The Application Guidance to IAS 39 Financial Instruments: Recognition and Measurement, described active market, as one where ‘quoted prices are readily and regularly available from an exchange, dealer, broker, industry group, pricing service or regulatory agency, and those prices represent actual and regularly occurring market transactions on an arm’s-length basis.’

The range of assets for which active markets (defined in this way) was a narrow one, and the majority of market transactions did not take place in active markets in this sense. Identification of markets and transactions

But even with the broader definition, much of the economic process takes place within firms rather than through market transactions. To the extent that this is the case, there are many assets that one would not expect to be traded in the form and condition in which they exist at the date of a company’s balance sheet.
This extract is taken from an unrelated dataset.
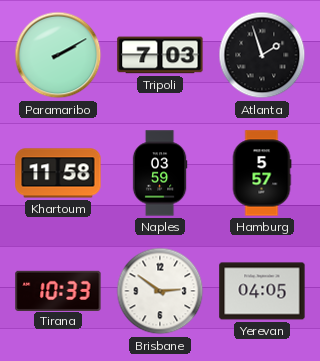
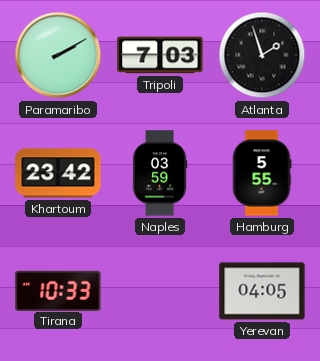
Khartoum: 11:58 -> 23:42
Hamburg: 5:57 -> 5:55
Brisbane: 2:51 -> none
For example, a manufacturing business buys in a number of different items – raw materials, part-manufactured goods, labor services, and so on – and sells them on in a transformed condition when the manufacturing process has been completed. Between these two points, there are no market transactions and markets would not be expected to exist for partially transformed inputs (unless other manufacturers buy or sell at alternative stages of the production cycle). Part-manufactured goods and part-used fixed assets that are not normally sold can be sold, but their value will not be constantly evidenced by market quotes and transactions. Identification of markets and transactions

Further, where items held for business purposes that are not normally sold are sold, the value they realise is liable to be significantly lower than either what they cost in the first place or their value to the business.Identification of markets and transactions

The reason for this is again that economic processes take place to a large extent within firms, and assets that have entered an in-firm process are typically, to a significant degree, particular to that business. They are of limited use (and therefore limited value) to other parties, unless those parties buy the business.

Similar problems arise for the provision of services – and there are perhaps even greater difficulties in this context. The provision of a service (a consultancy service, for example) is developed within a business by bringing together and combining the various factors of production. Identification of markets and transactions

There is rarely a market for a service in the course of being provided (i.e, a contract on which the work is incomplete). Services are completed within firms, not sold part-finished for completion by another provider. Identification of markets and transactions

Markets are also conspicuously absent for some classes of liability. For example, there are no markets to assume the liabilities of active defined benefit pension schemes. The benefits under such schemes are usually defined in terms of future salaries, which are as yet not merely unknown but partly under the control of the company that sponsors the pension scheme.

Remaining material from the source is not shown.